Bioethics and Health Law Center, Mississippi College School of Law, Jackson, MS.
Chest. 2011 Mar;139(3):669-673. doi: 10.1378/chest.10-2532.
As part of a larger series addressing the intersection of law and medicine, this essay is the first of two introductory pieces. This article explores the nature of the physician-patient relationship and of the practice of medicine dating from the Hippocratic tradition to the end of the 19th century, a period during which a beneficence-based medical ethic remained relatively stable. The medical literature dating from the Hippocratic texts to the early codes of the American Medical Association did not include a meaningful role for the patient in the decision-making process.
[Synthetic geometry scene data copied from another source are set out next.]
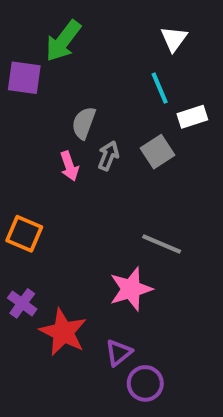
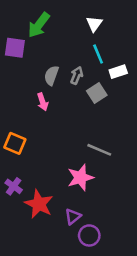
white triangle: (174, 39) -> (94, 24), moved
gray arrow: (108, 156) -> (77, 75), moved

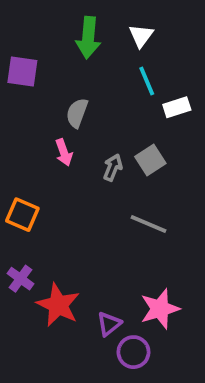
green arrow: (39, 25) -> (88, 38), moved, turned -32
gray arrow: (77, 75) -> (113, 168), moved
gray square: (97, 93) -> (150, 160), moved
pink star: (80, 178) -> (160, 309), moved

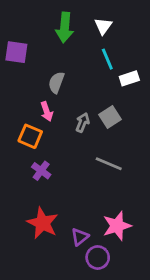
orange square: (22, 215) -> (30, 136), moved
purple cross: (20, 279) -> (41, 171), moved

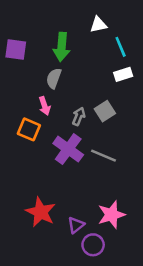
white triangle: (103, 26) -> (98, 25), turned 42
green arrow: (65, 27) -> (62, 47), moved
cyan line: (107, 59) -> (121, 47), moved
purple cross: (41, 171) -> (68, 149), moved, size x1.6

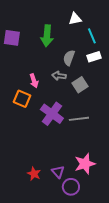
gray semicircle: (54, 78) -> (69, 58), moved
gray arrow: (79, 116) -> (59, 76), moved, turned -104
gray line: (104, 156) -> (79, 119), turned -30
red star: (41, 212) -> (34, 174), moved, size x0.6
purple triangle: (76, 225) -> (58, 172), turned -32

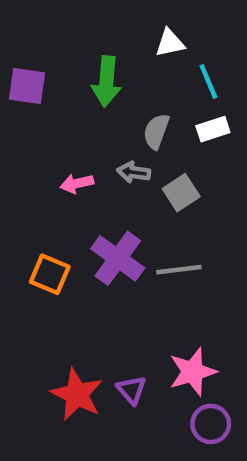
pink arrow: (34, 81) -> (77, 184), turned 96
orange square: (22, 99) -> (50, 274), moved
red star: (34, 174) -> (77, 394), size x1.6
purple circle: (71, 187) -> (211, 424), moved

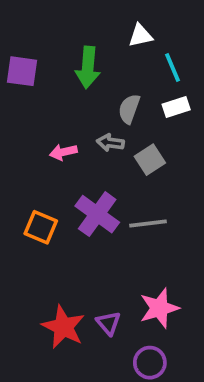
purple circle: (211, 424) -> (150, 363), moved

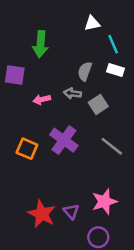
green arrow: (88, 67) -> (41, 44), moved
purple square: (22, 71) -> (15, 75), moved
white rectangle: (176, 107) -> (116, 70), turned 35
gray line: (148, 223) -> (112, 146), moved, turned 45

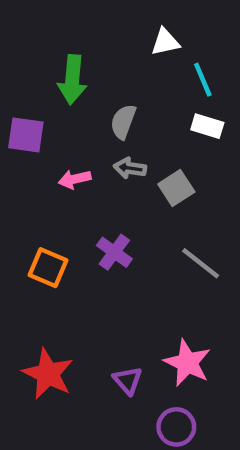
gray semicircle: (85, 71) -> (123, 122), moved
purple cross: (64, 140) -> (114, 252), size x0.7
pink star: (104, 202) -> (187, 363), turned -30
red star: (42, 214) -> (48, 374), moved

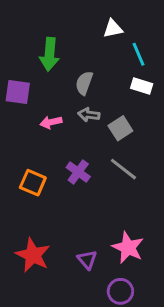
gray line: (201, 263) -> (123, 169), moved

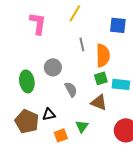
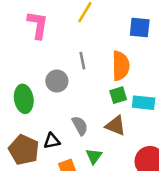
gray line: (82, 44) -> (82, 61), moved
gray semicircle: (71, 89) -> (80, 126), moved

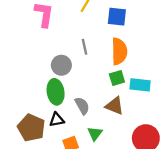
blue square: (140, 28) -> (117, 17), moved
green ellipse: (24, 99) -> (56, 92), moved

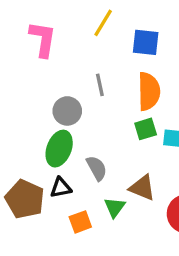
green ellipse: (56, 92) -> (59, 149), turned 30
brown triangle: (115, 106) -> (142, 188), moved

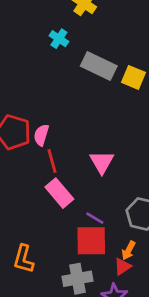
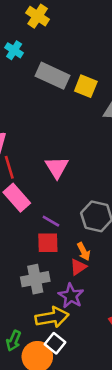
red square: (91, 241) -> (48, 243), size x0.7
orange arrow: (128, 251) -> (84, 251), turned -54

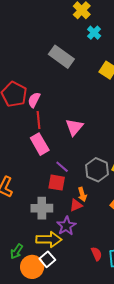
cyan cross: (14, 50) -> (94, 33), moved
gray rectangle: (53, 76) -> (61, 57), moved

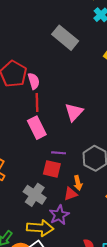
pink semicircle: (34, 100) -> (34, 81), turned 133
purple line: (62, 167) -> (59, 153), turned -40
gray cross: (42, 208) -> (35, 195), turned 30

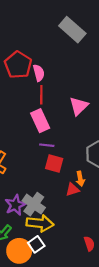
purple line: (59, 153) -> (47, 145), moved
gray cross: (35, 195) -> (34, 204), moved
purple star: (59, 215) -> (15, 205), moved

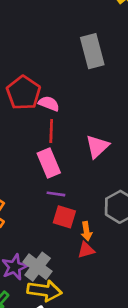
gray rectangle: (72, 30) -> (92, 51), turned 32
pink semicircle: (39, 73) -> (49, 104), turned -56
orange arrow: (80, 179) -> (86, 231), moved

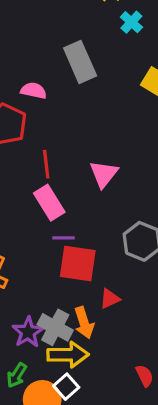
pink semicircle: (49, 104) -> (34, 91), moved
red square: (64, 217) -> (78, 263), size x1.4
orange arrow: (86, 231) -> (84, 323), moved, size x1.4

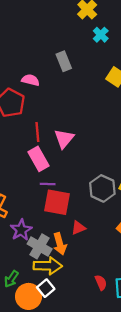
gray rectangle: (80, 62) -> (64, 61), size x0.7
pink triangle: (104, 174) -> (64, 139), moved
purple star: (28, 332) -> (21, 230), moved

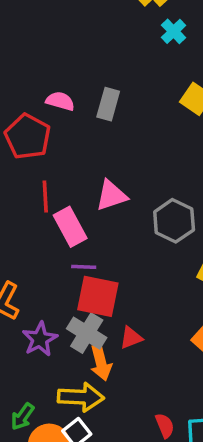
gray rectangle: (64, 61) -> (108, 104), moved, turned 36
red line: (37, 132) -> (45, 197), moved
pink triangle: (64, 139) -> (111, 195), turned 30
gray hexagon: (102, 188) -> (174, 221), moved
gray cross: (40, 246) -> (87, 333), moved

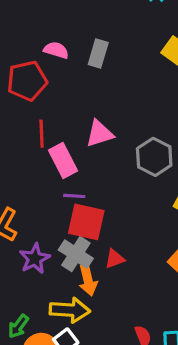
red pentagon: (28, 137) -> (27, 81), turned 30

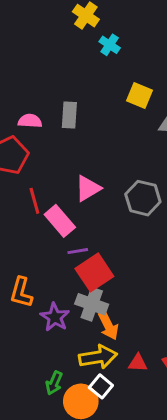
red square: (86, 222) -> (94, 272), turned -33
red triangle: (115, 259) -> (138, 363), moved, turned 36

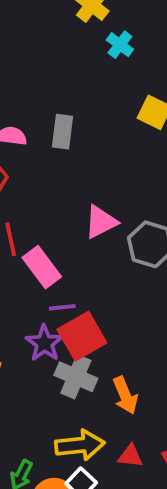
pink triangle: (88, 188) -> (101, 222), moved
purple star: (55, 317) -> (44, 343), moved
orange arrow: (108, 326) -> (125, 395), moved

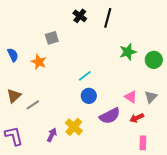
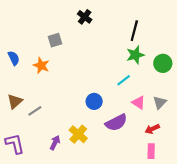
black line: (108, 18) -> (134, 31), moved
cyan line: (85, 76) -> (124, 80), moved
red arrow: (137, 118) -> (152, 129), moved

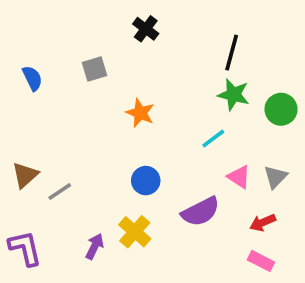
green star: (135, 55) -> (233, 95), turned 30
blue semicircle: (14, 58) -> (32, 78), moved
orange star: (41, 65) -> (140, 113), moved
blue circle: (94, 101) -> (146, 181), moved
pink rectangle: (151, 151) -> (261, 261), turned -64

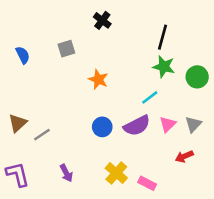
pink triangle: (239, 177) -> (168, 124), turned 42
purple semicircle: (201, 212) -> (137, 126), moved
yellow cross: (135, 232) -> (116, 173), moved
purple arrow: (95, 246) -> (66, 173), turned 126
pink rectangle: (261, 261) -> (147, 183), moved

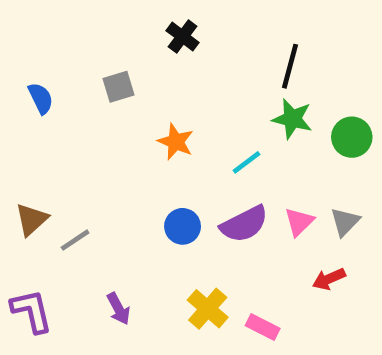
cyan line: (150, 97) -> (247, 162), moved

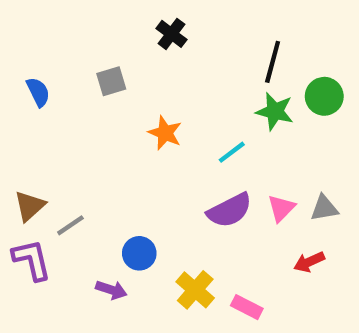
green circle: (352, 137) -> (324, 96), moved
gray triangle: (345, 222) -> (324, 208), turned 36
blue circle: (183, 226) -> (139, 253), moved
purple arrow: (118, 309) -> (111, 290), turned -44
purple L-shape: (32, 311) -> (32, 260), moved

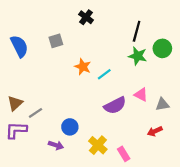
blue semicircle: (38, 92) -> (19, 46), size x1.5
cyan line: (232, 152) -> (104, 74), moved
pink triangle: (281, 208) -> (141, 95), moved, turned -48
purple L-shape: (32, 260) -> (16, 130), turned -75
pink rectangle: (247, 307) -> (124, 154), turned 32

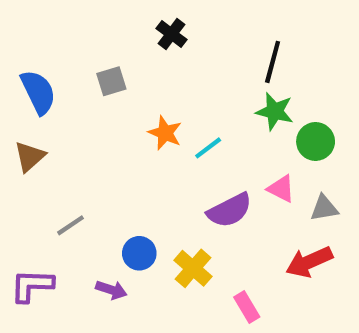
green circle: (162, 48) -> (316, 141), moved
brown triangle: (15, 103) -> (30, 157), moved
purple L-shape: (16, 130) -> (32, 286), moved
red arrow: (155, 131) -> (309, 262), size x1.5
yellow cross: (98, 145) -> (193, 268), moved

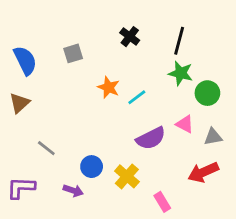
black cross: (172, 34) -> (130, 37), moved
gray line: (70, 225) -> (46, 148), turned 72

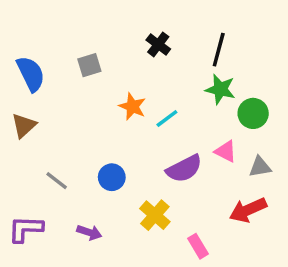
blue circle: (92, 167) -> (112, 177), moved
In fact, the practice of benevolent deception--the deliberate withholding of any information thought by the physician to be detrimental to the patient's prognosis--was encouraged. However, as philosophers identified an inherent value in respecting patient self-determination and the law imposed a duty on physicians to obtain informed consent, 2,400 years of relative stability under the beneficence model gave way to the autonomy model.
作为一个更大的法律与医学交叉问题系列的一部分,本文是两篇介绍性文章中的第一篇。本文探讨了从希波克拉底传统到 19 世纪末的医患关系和医学实践的性质,在这段时期,以行善为基础的医学伦理相对稳定。从希波克拉底文本到美国医学协会早期法规的医学文献中,并没有为患者在决策过程中提供有意义的角色。事实上,善意欺骗的做法——故意隐瞒医生认为对患者预后不利的任何信息——是被鼓励的。然而,随着哲学家确定尊重患者自主决定的内在价值,以及法律规定医生有义务获得知情同意,行善模式下 2400 年的相对稳定让位于自主模式。